彼は、テストプレイのときにあの三峰の『エアタンク』をほぼ単独で破った実績を持ちながらも、今のところ、それ以降、ゲームに関わろうとしていなかった。
部活にも入っていない有坂の毎日は、かなり単調でもある。
朝、かなり早くから起きて一時間以上のロードワーク。シャワーを浴びて朝食。登校。
帰ってきてからは、再びロードワークと自宅の車庫内で腕立てや腹筋などを二時間ばかりぶ通しで続けてから、夕食。
夕食が終わってからは、机にむかって宿題や予習復習などを行い就寝。
同居している家族は、看護師をしている母親だけらしかった。この母親は、仕事柄かかなり不規則な生活をしているらしく、食事の支度をはじめとする家事も半分以上は有坂自身が負担している様子だ。
単調というかストイックというか。
とにかく、十六歳になる男子の生活とは思えないほどに地味であることは確かだった。
もしかしたら、本気でアスリートになることを目指しているのかもしれないな、と、知念は思う。
それも、まず間違いなく、プロボクサーだ。
その割には、ジムなどに通っている形跡がないのが不可解ではあるのだが……。
部活をしているわけでもないのに、そこまで毎日地味なトレーニングを続ける動機が、知念には他に思い浮かばなかった。
その他にも知念は、内膳英知や自称魔法少女の四人組などもスキル『フェアリーテイル』を使って監視している。

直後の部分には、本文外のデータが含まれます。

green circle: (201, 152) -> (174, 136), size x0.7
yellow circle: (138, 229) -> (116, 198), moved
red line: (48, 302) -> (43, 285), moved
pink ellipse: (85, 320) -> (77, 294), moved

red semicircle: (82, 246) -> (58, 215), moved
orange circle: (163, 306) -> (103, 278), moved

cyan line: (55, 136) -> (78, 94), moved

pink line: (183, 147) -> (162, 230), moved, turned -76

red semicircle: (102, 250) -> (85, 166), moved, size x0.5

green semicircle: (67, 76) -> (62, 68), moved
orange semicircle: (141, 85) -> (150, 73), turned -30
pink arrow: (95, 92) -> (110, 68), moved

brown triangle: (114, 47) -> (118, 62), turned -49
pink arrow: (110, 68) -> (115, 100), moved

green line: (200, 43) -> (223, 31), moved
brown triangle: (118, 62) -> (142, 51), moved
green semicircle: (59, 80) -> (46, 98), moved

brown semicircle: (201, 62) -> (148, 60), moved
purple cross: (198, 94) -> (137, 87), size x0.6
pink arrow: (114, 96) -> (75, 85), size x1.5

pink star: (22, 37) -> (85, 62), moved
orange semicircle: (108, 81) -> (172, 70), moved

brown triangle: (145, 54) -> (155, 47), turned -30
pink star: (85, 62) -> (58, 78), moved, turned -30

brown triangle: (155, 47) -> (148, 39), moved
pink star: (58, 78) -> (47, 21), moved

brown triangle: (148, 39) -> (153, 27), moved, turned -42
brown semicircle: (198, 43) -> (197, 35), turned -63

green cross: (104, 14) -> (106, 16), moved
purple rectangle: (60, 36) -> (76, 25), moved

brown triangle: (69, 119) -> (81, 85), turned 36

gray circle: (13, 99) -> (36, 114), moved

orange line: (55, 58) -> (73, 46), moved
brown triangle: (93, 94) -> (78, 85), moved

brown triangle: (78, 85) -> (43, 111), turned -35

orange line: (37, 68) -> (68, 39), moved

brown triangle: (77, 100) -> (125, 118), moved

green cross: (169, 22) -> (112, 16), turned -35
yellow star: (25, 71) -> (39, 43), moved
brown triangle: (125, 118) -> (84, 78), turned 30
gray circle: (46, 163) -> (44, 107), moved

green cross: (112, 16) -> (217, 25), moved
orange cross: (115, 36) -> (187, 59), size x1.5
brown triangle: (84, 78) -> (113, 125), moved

そうした人たちの反応というか、このゲームに対する反応は、前述した三峰、田所、有坂の三人と比較するとかなりわかりやすかった。
唐突に手に入れたスキルについて興奮し、日々レベルあげを行っている。
ゲームに勝つことよりも、スキルを手に入れたことを喜び、スキルを使えるという事実自体に淫しているようにも見受けられた。

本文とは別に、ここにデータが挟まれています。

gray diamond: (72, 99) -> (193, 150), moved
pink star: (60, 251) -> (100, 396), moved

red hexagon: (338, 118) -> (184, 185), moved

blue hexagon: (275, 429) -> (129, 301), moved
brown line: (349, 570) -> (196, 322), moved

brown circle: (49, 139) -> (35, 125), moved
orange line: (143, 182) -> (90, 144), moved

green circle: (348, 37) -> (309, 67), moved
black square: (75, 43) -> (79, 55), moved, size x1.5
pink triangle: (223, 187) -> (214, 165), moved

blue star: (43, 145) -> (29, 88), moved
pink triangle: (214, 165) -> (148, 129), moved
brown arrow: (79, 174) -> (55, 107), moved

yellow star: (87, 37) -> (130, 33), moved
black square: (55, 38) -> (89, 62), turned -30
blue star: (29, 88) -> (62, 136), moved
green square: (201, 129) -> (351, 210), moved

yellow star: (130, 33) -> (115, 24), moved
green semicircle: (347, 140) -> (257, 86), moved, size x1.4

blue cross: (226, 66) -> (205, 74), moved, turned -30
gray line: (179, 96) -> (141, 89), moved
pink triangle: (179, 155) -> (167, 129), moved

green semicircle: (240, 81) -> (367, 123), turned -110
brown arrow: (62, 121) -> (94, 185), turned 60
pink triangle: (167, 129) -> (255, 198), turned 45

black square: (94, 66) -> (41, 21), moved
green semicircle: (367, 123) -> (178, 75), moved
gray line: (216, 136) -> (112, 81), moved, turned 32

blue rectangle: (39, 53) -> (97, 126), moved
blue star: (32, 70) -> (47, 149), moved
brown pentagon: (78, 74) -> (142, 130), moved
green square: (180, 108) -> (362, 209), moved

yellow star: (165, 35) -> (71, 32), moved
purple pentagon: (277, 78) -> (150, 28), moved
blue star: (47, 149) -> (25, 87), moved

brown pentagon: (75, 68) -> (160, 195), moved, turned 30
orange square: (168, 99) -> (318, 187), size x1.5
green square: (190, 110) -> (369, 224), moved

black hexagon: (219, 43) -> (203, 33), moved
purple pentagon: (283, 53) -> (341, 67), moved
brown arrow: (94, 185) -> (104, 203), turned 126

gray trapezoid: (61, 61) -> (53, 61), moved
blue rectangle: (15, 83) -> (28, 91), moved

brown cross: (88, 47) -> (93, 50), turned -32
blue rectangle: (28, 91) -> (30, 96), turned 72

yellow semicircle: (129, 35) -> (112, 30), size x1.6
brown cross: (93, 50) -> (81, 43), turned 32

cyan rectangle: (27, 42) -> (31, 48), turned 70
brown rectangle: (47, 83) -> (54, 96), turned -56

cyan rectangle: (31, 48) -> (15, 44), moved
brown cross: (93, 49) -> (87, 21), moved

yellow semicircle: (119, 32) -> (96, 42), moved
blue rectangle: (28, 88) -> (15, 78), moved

なんというか、妙にひねくれておらず、「反応が素直」なのだ。
これらの生徒たちについても、黒森は「過剰に警戒をする必要はない」と判断している。
彼らが持っているスキルの威力を過小評価しているわけではないのだが、彼ら自身の思考は、十分に理解も予測も可能だ……と、黒森は判断している。
黒森が警戒するのは、「なにを考えているのかわからない相手」、あるいは、「次の瞬間になにをやらかすのか想像できない相手」である。

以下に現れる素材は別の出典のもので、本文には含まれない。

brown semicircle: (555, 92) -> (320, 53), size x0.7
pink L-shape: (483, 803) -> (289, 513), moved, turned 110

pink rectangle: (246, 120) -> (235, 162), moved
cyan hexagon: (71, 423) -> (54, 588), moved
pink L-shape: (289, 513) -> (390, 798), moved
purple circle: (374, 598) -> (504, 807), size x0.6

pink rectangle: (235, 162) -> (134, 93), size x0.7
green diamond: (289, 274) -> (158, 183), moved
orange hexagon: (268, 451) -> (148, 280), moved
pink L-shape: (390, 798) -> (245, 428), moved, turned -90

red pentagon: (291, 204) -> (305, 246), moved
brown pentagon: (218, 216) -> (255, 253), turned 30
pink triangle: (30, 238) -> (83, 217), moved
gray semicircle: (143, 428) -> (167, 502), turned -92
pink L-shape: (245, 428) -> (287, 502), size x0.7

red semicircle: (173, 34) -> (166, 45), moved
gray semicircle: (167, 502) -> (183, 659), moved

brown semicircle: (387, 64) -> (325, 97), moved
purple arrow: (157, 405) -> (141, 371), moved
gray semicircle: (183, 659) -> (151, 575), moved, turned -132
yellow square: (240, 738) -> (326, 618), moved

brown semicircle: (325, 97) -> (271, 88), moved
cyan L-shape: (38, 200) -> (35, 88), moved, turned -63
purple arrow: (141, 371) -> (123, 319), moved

知念はなと叶治郎の二人は、黒森にとってこの条件を満たしていた。
その知念はなが、ついに動き出した。
授業が終わったあと、内膳英知を尾行しはじめたのだ。
瑠河狩りの際に、知念はこの内膳に、手酷い真似をされていた。
その意趣返し……というわけでもないだろうが、知念は、まずその内膳を標的に定めたようだ。